Assignment:
Whenever a line below mentions the word "center", that line should be copied.

--*--

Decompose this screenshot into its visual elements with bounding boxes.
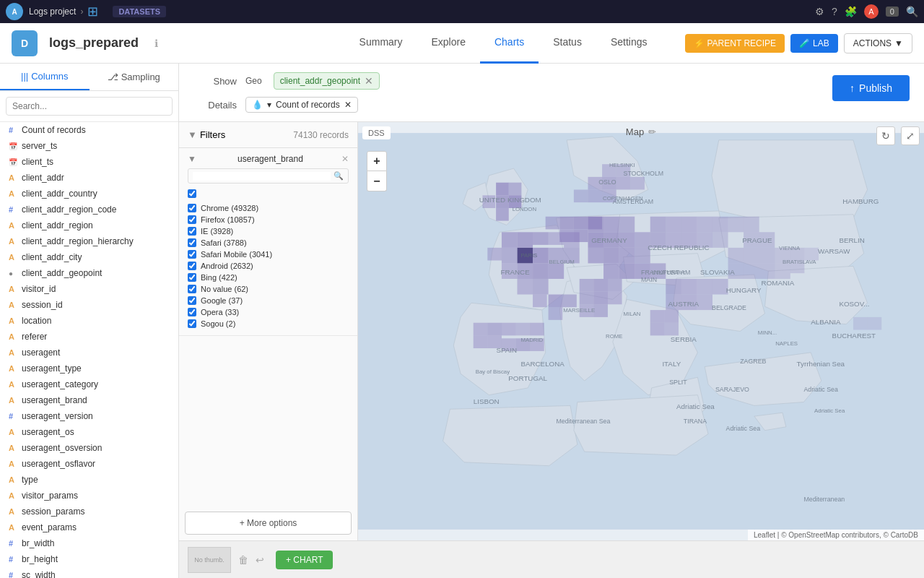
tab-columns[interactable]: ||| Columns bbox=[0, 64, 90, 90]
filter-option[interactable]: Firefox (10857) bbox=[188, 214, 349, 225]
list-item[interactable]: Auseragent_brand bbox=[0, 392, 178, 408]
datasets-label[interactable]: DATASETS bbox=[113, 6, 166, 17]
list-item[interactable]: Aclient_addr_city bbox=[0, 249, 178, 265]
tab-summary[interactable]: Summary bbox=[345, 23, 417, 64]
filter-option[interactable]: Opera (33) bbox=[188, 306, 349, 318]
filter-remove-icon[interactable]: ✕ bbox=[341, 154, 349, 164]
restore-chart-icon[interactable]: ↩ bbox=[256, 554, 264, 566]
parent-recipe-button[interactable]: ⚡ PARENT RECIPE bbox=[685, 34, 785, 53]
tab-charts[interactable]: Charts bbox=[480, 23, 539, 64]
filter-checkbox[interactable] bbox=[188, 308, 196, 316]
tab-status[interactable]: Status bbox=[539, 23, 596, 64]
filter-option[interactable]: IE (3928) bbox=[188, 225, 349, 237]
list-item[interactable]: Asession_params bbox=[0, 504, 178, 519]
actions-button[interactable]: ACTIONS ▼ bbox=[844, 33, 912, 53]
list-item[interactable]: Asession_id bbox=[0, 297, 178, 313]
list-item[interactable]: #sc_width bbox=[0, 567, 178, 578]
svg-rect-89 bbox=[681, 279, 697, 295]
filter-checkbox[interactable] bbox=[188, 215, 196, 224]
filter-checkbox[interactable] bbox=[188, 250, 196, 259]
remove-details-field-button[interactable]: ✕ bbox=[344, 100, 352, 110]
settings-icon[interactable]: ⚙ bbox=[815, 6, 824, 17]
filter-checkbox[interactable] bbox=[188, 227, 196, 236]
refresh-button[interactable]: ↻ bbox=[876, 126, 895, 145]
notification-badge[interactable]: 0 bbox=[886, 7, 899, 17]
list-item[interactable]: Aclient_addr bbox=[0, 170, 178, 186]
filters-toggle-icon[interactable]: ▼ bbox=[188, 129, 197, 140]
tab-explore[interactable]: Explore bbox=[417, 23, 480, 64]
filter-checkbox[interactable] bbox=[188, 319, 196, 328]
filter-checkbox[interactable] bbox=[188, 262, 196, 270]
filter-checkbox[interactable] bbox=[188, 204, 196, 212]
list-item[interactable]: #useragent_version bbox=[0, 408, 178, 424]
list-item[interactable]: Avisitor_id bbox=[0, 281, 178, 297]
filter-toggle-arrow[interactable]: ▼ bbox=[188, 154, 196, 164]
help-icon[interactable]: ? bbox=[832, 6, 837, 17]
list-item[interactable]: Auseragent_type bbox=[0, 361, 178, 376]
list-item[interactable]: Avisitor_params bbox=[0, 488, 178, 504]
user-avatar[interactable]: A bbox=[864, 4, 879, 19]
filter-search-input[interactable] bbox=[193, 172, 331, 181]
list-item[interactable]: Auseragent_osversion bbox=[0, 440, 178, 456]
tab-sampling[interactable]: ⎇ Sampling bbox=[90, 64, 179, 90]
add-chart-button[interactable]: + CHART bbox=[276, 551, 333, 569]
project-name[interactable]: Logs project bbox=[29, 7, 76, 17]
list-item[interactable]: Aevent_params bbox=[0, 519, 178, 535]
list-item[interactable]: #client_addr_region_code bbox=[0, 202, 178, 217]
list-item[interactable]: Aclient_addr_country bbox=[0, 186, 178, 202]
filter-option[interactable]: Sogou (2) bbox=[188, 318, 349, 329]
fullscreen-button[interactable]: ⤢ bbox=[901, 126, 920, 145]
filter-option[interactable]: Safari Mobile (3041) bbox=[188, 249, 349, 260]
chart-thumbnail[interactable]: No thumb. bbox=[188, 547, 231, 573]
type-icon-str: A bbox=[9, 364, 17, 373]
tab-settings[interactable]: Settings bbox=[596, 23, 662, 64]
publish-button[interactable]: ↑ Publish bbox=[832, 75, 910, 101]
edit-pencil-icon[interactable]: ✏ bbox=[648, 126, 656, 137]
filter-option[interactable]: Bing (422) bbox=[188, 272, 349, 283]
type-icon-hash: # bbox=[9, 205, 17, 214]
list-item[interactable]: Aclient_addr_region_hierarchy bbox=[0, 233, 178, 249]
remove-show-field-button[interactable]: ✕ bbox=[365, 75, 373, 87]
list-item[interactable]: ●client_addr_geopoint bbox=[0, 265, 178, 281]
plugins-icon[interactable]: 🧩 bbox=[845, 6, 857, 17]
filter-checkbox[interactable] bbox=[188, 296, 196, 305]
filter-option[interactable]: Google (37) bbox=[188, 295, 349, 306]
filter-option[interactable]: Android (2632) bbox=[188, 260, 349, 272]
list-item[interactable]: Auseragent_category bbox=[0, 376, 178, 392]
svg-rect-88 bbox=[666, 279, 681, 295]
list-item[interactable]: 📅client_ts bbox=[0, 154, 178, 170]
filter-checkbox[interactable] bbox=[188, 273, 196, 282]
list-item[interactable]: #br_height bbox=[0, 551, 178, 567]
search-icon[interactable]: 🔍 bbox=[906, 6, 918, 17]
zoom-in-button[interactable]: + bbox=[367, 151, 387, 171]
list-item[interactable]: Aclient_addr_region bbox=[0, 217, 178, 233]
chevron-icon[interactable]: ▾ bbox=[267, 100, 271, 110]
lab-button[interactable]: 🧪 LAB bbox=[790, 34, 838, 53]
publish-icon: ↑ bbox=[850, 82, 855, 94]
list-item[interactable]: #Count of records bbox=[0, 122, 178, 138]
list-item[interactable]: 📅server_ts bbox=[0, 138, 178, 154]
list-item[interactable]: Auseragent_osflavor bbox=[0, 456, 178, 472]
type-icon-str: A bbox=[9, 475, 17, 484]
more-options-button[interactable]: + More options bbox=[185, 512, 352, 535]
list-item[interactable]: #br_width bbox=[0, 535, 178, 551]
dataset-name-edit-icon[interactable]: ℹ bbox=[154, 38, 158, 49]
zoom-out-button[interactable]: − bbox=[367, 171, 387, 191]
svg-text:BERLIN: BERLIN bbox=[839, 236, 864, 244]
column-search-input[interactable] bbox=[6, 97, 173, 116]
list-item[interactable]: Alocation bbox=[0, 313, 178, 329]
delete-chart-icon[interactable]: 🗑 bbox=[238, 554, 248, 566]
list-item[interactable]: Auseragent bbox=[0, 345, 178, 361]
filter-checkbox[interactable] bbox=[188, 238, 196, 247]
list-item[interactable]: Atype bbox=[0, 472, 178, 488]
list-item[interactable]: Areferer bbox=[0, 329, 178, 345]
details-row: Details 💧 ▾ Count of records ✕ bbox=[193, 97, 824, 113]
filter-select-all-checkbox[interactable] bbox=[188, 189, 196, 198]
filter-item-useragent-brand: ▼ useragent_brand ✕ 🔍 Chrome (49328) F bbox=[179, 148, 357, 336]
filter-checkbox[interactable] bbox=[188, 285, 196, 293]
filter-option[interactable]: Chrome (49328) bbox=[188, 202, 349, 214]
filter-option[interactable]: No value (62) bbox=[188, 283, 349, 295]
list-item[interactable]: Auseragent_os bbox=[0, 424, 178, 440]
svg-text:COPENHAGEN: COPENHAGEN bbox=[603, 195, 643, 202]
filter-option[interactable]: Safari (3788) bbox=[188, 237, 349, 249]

--*--

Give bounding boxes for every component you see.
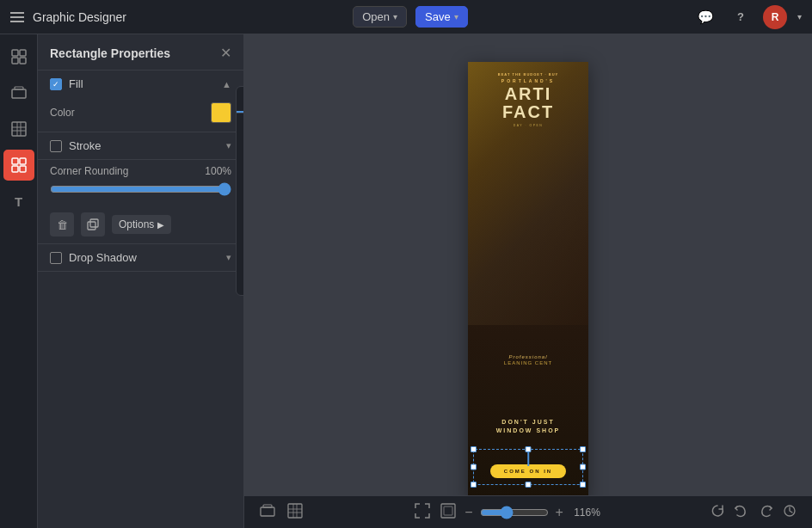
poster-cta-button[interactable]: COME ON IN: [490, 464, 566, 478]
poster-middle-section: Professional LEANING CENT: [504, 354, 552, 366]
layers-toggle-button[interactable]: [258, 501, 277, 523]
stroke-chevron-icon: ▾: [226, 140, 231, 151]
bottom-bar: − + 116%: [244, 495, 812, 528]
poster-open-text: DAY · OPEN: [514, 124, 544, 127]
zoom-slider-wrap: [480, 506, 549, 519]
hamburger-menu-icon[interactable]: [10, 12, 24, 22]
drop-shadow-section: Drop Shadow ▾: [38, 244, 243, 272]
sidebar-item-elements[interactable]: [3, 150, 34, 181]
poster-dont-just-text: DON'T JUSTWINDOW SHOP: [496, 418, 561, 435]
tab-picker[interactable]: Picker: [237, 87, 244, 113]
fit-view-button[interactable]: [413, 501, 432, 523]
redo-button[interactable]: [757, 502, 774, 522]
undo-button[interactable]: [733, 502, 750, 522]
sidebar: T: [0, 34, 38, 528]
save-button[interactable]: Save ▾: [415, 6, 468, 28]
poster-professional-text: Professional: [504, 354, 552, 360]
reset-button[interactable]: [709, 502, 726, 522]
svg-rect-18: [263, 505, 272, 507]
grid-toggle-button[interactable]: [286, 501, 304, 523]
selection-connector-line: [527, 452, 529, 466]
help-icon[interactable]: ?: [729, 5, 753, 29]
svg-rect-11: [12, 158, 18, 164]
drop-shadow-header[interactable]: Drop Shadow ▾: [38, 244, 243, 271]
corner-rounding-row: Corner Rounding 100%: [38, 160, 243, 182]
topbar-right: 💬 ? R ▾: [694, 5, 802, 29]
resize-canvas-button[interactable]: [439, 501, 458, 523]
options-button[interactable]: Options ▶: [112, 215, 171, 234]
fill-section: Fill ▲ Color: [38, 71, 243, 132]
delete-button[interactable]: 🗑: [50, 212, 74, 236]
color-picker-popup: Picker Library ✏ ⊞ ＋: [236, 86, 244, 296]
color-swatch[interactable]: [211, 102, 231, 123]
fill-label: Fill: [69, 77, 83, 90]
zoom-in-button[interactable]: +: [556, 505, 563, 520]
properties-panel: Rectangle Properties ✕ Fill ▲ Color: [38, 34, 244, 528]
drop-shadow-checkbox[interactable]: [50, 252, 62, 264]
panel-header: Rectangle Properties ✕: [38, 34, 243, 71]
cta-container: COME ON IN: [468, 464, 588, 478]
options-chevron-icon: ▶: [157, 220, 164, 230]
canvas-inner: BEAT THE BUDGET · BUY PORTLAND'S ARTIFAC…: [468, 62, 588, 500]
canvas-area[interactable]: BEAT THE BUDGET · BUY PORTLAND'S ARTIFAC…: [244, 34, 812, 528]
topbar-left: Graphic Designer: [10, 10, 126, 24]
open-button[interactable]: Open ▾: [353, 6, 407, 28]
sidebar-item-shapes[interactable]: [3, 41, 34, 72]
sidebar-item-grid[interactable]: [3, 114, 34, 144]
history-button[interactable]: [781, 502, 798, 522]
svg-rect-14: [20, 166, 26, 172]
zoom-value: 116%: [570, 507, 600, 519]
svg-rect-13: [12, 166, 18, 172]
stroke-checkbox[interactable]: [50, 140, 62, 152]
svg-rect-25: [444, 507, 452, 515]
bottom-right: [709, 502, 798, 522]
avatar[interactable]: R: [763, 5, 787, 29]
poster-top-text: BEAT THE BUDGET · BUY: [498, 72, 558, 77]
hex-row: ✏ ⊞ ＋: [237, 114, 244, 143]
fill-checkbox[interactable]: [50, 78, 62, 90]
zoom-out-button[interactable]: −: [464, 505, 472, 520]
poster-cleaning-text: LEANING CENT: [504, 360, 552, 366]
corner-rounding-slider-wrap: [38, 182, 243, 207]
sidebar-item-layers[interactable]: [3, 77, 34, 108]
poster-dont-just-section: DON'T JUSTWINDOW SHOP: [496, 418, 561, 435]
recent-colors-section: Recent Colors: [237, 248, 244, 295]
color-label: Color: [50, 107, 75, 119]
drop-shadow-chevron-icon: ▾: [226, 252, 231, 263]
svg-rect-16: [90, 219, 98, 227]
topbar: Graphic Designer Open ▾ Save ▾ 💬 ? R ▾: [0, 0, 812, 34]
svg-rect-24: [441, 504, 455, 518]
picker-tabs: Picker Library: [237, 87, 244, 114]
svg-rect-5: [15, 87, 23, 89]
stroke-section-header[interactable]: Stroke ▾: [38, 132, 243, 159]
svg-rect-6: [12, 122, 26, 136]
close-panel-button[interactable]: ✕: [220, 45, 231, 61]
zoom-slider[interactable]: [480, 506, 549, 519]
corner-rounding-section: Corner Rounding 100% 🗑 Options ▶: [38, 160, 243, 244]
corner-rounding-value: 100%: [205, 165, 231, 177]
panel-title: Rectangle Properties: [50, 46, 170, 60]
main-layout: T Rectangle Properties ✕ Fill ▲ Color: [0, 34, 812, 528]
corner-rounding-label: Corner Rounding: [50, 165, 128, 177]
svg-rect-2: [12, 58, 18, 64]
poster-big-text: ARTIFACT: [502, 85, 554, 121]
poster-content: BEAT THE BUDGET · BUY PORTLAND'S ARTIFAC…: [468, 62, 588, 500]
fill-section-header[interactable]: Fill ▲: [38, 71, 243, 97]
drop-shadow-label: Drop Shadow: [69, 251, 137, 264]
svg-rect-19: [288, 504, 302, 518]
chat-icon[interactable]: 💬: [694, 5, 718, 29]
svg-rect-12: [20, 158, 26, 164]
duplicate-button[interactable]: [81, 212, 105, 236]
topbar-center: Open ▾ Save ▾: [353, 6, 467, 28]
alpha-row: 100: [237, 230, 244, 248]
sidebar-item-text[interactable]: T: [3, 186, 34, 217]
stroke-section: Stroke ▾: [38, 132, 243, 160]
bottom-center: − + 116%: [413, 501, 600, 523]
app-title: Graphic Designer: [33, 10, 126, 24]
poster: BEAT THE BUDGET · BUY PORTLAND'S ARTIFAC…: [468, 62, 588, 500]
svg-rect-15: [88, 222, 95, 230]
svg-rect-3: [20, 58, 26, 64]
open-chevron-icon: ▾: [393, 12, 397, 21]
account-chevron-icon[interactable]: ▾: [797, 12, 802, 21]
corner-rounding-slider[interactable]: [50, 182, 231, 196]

--*--

Answer for this exercise:
topbar-center: Open ▾ Save ▾: [353, 6, 467, 28]
bottom-center: − + 116%: [413, 501, 600, 523]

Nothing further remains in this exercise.